**Aim of the exercise:** Using "accurate" as the search string, find the matching lines below and copy them.

**Collected data:**
---
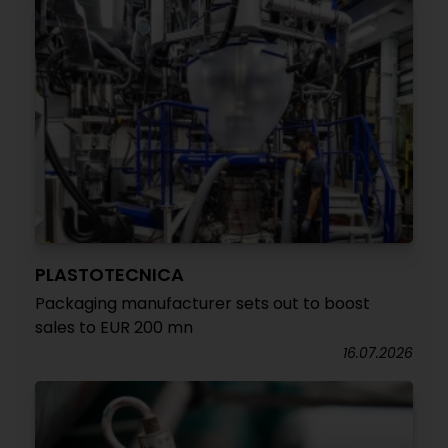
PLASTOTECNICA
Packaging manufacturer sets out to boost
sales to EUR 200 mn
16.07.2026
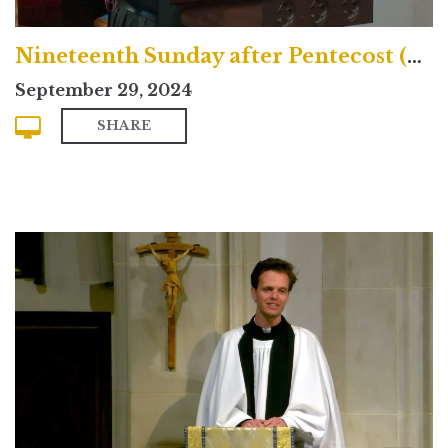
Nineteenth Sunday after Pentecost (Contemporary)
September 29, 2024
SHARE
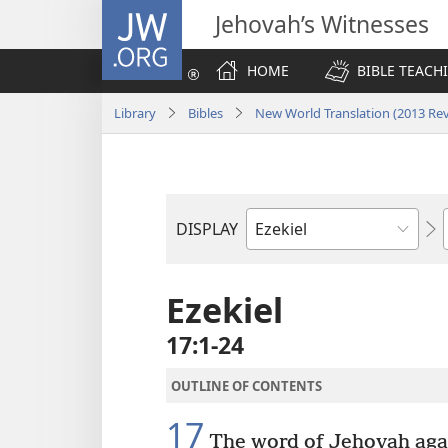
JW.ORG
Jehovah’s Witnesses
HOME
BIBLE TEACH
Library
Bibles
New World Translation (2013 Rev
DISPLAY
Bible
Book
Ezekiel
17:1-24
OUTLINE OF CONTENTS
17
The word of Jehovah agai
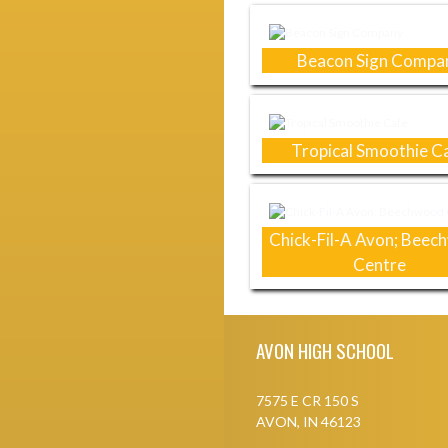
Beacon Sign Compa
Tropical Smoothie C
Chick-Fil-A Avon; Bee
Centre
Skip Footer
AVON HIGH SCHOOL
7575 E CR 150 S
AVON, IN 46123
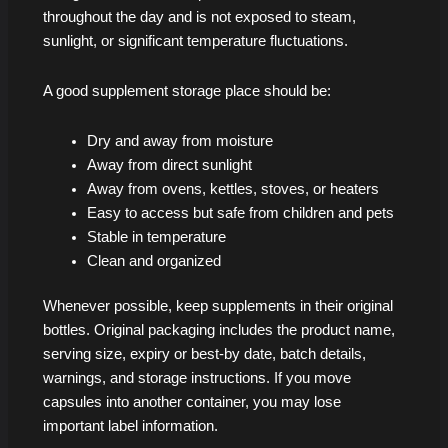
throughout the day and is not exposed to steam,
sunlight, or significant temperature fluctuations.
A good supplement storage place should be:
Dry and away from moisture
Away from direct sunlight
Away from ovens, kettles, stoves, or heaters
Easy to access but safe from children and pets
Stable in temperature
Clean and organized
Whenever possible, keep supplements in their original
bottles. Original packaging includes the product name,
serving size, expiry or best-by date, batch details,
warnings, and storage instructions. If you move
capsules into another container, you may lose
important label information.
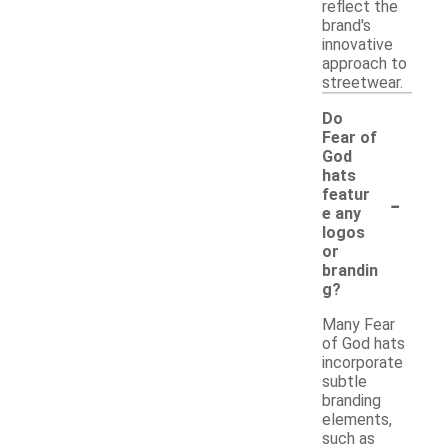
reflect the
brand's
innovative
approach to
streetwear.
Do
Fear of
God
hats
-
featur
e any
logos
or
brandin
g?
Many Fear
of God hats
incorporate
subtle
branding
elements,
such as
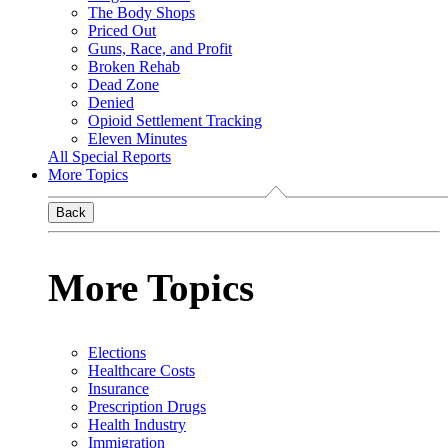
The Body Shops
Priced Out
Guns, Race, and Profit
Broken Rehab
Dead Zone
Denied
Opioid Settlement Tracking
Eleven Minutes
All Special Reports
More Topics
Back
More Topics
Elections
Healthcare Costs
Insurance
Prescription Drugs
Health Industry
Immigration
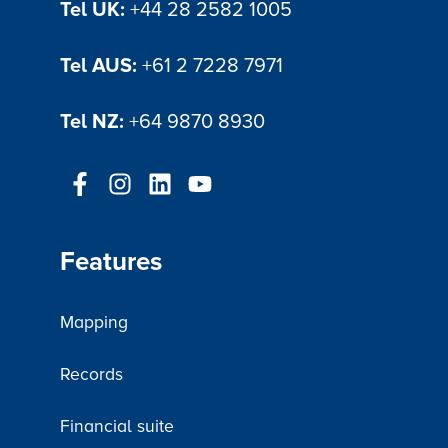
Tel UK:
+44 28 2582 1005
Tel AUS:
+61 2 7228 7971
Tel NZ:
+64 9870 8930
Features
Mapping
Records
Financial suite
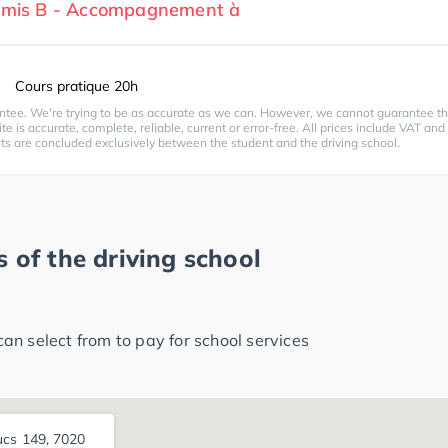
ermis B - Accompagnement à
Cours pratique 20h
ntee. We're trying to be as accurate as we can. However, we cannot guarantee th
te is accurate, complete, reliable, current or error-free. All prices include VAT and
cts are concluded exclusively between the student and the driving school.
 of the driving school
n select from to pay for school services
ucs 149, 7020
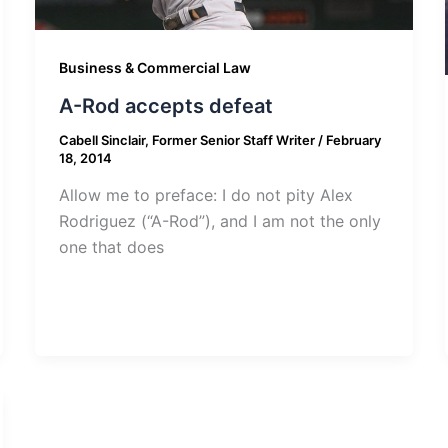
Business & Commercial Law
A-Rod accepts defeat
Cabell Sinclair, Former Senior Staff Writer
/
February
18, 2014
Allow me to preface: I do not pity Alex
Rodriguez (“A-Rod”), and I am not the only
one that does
---
**Answer box:**
ntee. We're trying to be as accurate as we can. However, we cannot guarantee th
te is accurate, complete, reliable, current or error-free. All prices include VAT and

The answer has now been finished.